__Exercise prompt__
Locate each line with the string "choisir" in the listing below and copy it.

__Input records__
——

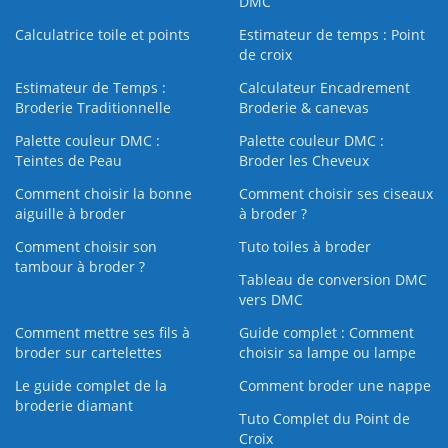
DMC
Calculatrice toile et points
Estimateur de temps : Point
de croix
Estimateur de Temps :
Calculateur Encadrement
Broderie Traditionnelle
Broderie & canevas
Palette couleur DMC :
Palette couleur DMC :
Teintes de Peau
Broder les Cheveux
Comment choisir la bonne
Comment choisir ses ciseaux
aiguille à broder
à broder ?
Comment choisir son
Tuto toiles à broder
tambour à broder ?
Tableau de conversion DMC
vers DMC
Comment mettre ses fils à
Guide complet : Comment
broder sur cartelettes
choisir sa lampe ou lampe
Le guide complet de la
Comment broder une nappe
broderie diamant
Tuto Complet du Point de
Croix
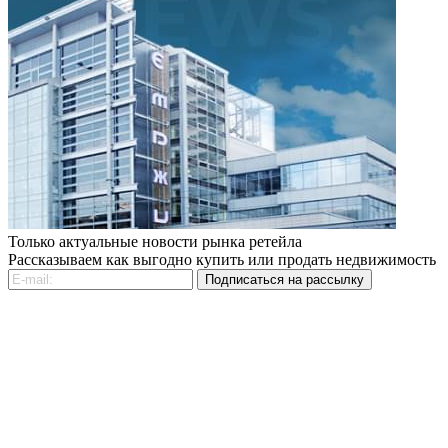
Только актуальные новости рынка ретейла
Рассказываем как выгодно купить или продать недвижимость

——

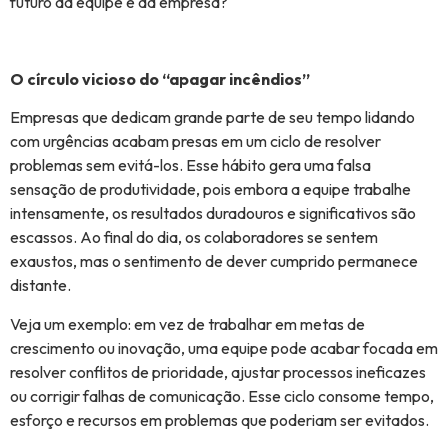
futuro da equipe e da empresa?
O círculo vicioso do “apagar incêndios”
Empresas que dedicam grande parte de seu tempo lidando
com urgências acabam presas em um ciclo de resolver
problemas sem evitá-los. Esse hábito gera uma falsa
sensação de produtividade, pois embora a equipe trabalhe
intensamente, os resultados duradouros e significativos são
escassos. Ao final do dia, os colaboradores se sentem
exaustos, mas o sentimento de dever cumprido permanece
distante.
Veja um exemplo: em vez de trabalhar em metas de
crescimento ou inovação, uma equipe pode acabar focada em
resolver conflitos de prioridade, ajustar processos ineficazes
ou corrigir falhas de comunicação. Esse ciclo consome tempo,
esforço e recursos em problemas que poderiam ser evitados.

——

__Task output__
Comment choisir la bonne
Comment choisir ses ciseaux
Comment choisir son
choisir sa lampe ou lampe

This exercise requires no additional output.